What needs to be done » Determine the number of lines in the data that include the word "kompenzaci", and write only that number.

Supplied records »

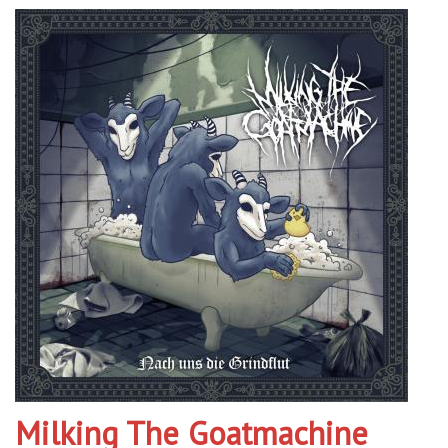
Milking The Goatmachine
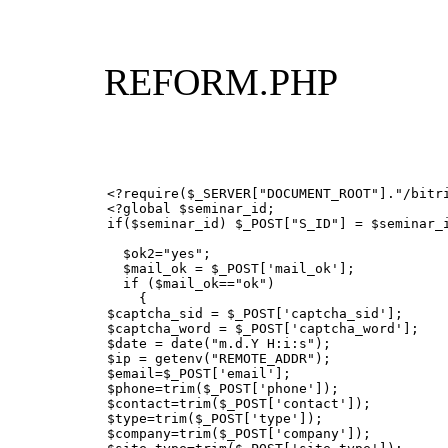
REFORM.PHP
<?require($_SERVER["DOCUMENT_ROOT"]."/bitri
<?global $seminar_id;

if($seminar_id) $_POST["S_ID"] = $seminar_i
  $ok2="yes";

  $mail_ok = $_POST['mail_ok'];

  if ($mail_ok=="ok")

    {

$captcha_sid = $_POST['captcha_sid'];

$captcha_word = $_POST['captcha_word'];

$date = date("m.d.Y H:i:s");

$ip = getenv("REMOTE_ADDR");

$email=$_POST['email'];

$phone=trim($_POST['phone']);

$contact=trim($_POST['contact']);

$type=trim($_POST['type']);

$company=trim($_POST['company']);
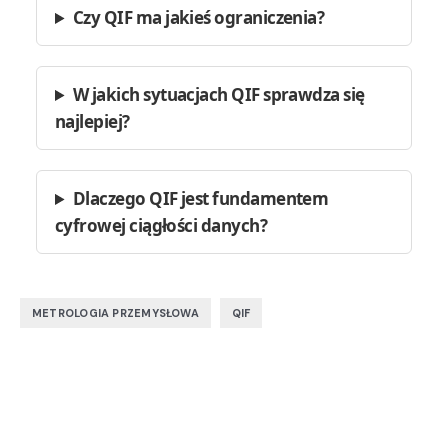
Czy QIF ma jakieś ograniczenia?
W jakich sytuacjach QIF sprawdza się
najlepiej?
Dlaczego QIF jest fundamentem
cyfrowej ciągłości danych?
,
METROLOGIA PRZEMYSŁOWA
QIF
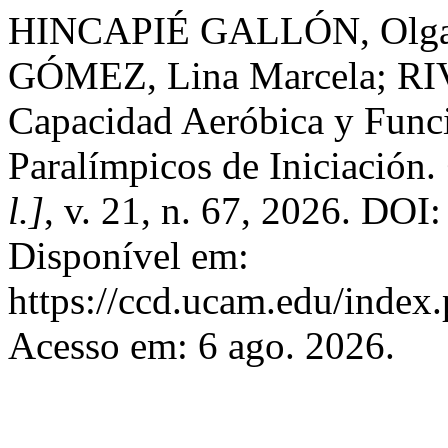
HINCAPIÉ GALLÓN, Olg
GÓMEZ, Lina Marcela; RI
Capacidad Aeróbica y Func
Paralímpicos de Iniciación.
l.]
, v. 21, n. 67, 2026. DO
Disponível em:
https://ccd.ucam.edu/index.
Acesso em: 6 ago. 2026.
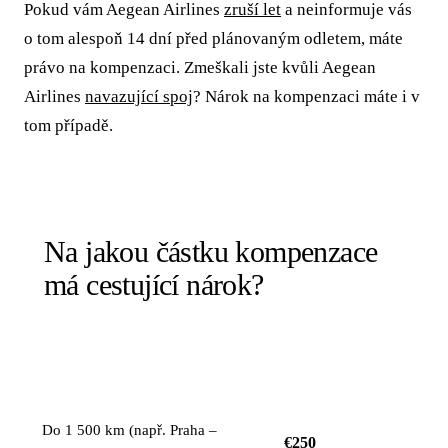
Pokud vám Aegean Airlines
zruší let
a neinformuje vás
o tom alespoň 14 dní před plánovaným odletem, máte
právo na kompenzaci. Zmeškali jste kvůli Aegean
Airlines
navazující spoj
? Nárok na kompenzaci máte i v
tom případě.
Na jakou částku kompenzace
má cestující nárok?
KOMPENZACE NA
VZDÁLENOST LETU
OSOBU
Do 1 500 km (např. Praha –
€250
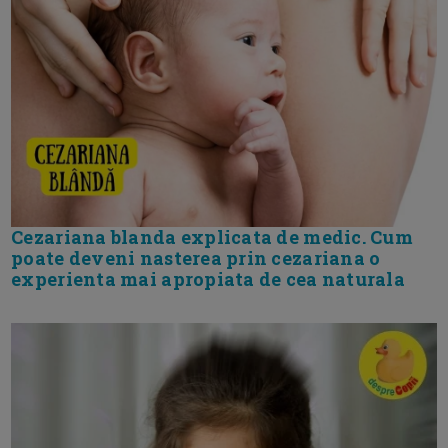
Cezariana blanda explicata de medic. Cum
poate deveni nasterea prin cezariana o
experienta mai apropiata de cea naturala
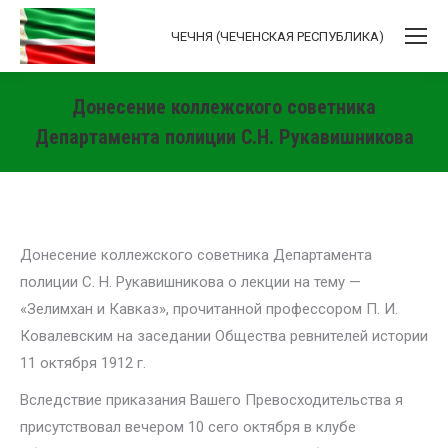
ЧЕЧНЯ (ЧЕЧЕНСКАЯ РЕСПУБЛИКА)
Донесение коллежского советника
Департамента полиции С.Н. Рукавишникова
Вы здесь:
Донесение коллежского советника Департамента
полиции С. Н. Рукавишникова о лекции на тему —
«Зелимхан и Кавказ», прочитанной профессором П. И.
Ковалевским на заседании Общества ревнителей истории
11 октября 1912 г.
Вследствие приказания Вашего Превосходительства я
присутствовал вечером 10 сего октября в клубе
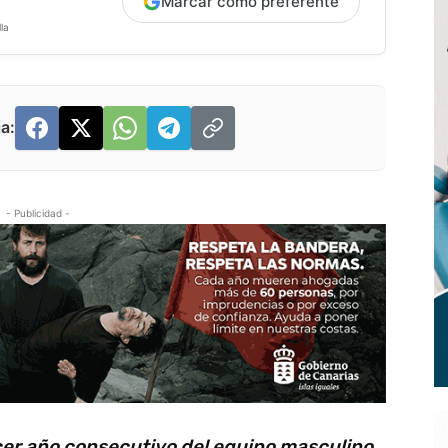
Marcar como preferente
la
a:
- Publicidad -
rcer año consecutivo del equipo masculino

Response to this exercise » 2